Segment Start: Input for this task
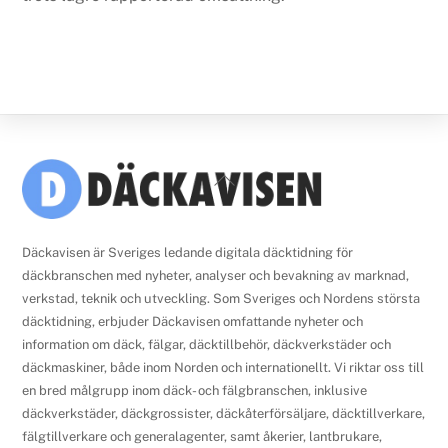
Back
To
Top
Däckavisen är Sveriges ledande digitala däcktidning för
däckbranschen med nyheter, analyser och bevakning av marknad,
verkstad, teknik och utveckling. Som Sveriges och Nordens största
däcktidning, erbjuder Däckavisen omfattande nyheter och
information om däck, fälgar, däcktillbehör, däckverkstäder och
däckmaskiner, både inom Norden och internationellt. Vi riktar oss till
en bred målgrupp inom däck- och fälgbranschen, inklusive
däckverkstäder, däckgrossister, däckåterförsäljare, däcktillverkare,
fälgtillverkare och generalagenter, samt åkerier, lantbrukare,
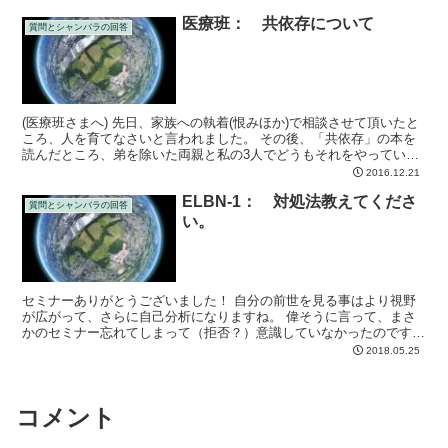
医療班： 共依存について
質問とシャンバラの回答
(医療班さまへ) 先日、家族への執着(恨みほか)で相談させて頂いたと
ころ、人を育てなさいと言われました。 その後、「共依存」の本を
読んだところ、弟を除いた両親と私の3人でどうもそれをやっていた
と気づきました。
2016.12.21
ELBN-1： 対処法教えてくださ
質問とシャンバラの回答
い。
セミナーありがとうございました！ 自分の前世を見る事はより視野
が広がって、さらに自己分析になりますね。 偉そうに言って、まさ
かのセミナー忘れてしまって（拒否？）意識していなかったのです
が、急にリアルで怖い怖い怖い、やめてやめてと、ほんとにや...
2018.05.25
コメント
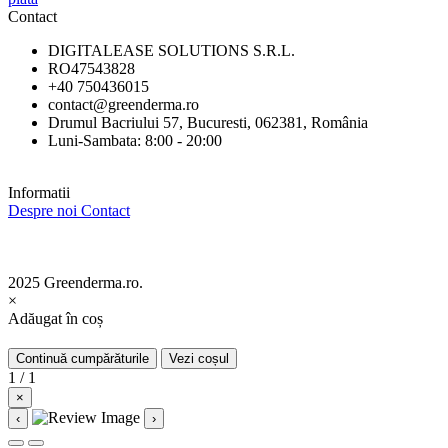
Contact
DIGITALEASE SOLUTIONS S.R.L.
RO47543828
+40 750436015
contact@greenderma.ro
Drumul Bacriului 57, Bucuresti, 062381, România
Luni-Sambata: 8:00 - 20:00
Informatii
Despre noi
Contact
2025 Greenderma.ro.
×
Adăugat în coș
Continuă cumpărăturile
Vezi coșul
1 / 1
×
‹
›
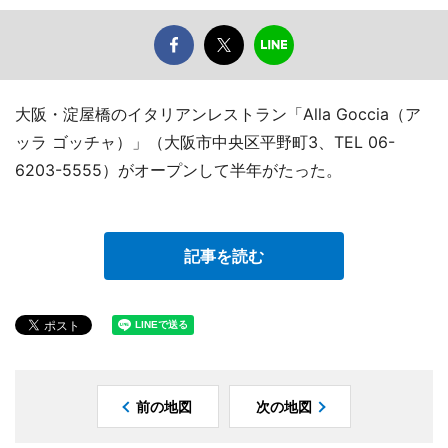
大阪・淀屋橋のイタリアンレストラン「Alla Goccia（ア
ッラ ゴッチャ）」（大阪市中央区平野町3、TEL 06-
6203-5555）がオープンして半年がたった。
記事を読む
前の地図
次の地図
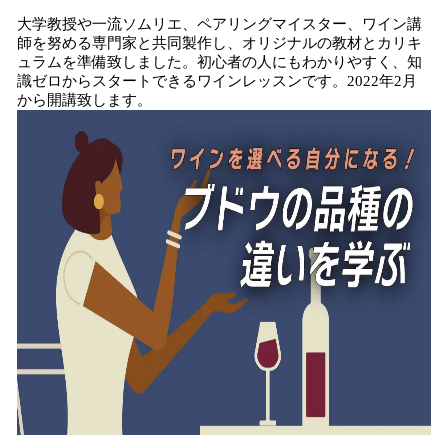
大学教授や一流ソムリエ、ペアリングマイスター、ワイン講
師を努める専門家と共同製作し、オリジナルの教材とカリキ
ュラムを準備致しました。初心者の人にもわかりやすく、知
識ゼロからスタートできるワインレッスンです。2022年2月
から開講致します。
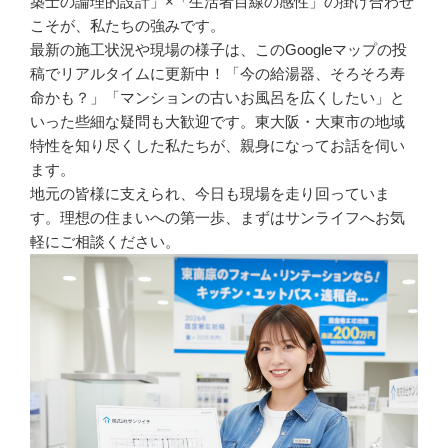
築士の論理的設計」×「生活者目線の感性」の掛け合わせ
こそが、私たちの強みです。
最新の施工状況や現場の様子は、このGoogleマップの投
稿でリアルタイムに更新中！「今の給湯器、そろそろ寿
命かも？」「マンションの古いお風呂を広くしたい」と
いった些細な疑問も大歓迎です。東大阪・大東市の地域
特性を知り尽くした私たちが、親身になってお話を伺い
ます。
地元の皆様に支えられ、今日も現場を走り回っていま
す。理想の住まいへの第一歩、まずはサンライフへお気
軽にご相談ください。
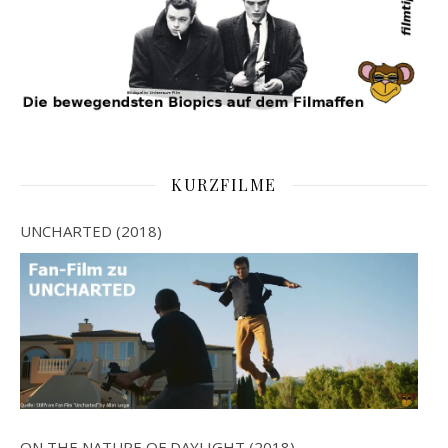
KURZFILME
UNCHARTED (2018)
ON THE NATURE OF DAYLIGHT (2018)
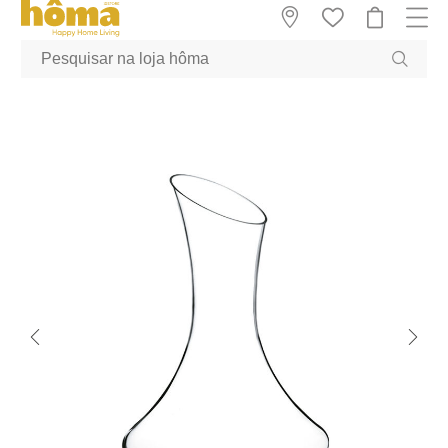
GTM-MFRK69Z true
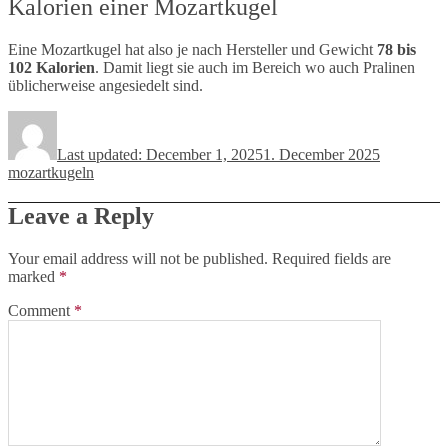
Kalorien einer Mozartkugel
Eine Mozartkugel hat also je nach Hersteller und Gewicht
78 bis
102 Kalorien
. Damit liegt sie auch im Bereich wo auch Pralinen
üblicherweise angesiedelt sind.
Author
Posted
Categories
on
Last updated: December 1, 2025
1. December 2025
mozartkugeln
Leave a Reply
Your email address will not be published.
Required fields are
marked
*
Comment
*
Segment End: Input for this task
### Problem description
List each line of the records that holds the string "däcktidning".

### Answer to this exercise
Däckavisen är Sveriges ledande digitala däcktidning för
däcktidning, erbjuder Däckavisen omfattande nyheter och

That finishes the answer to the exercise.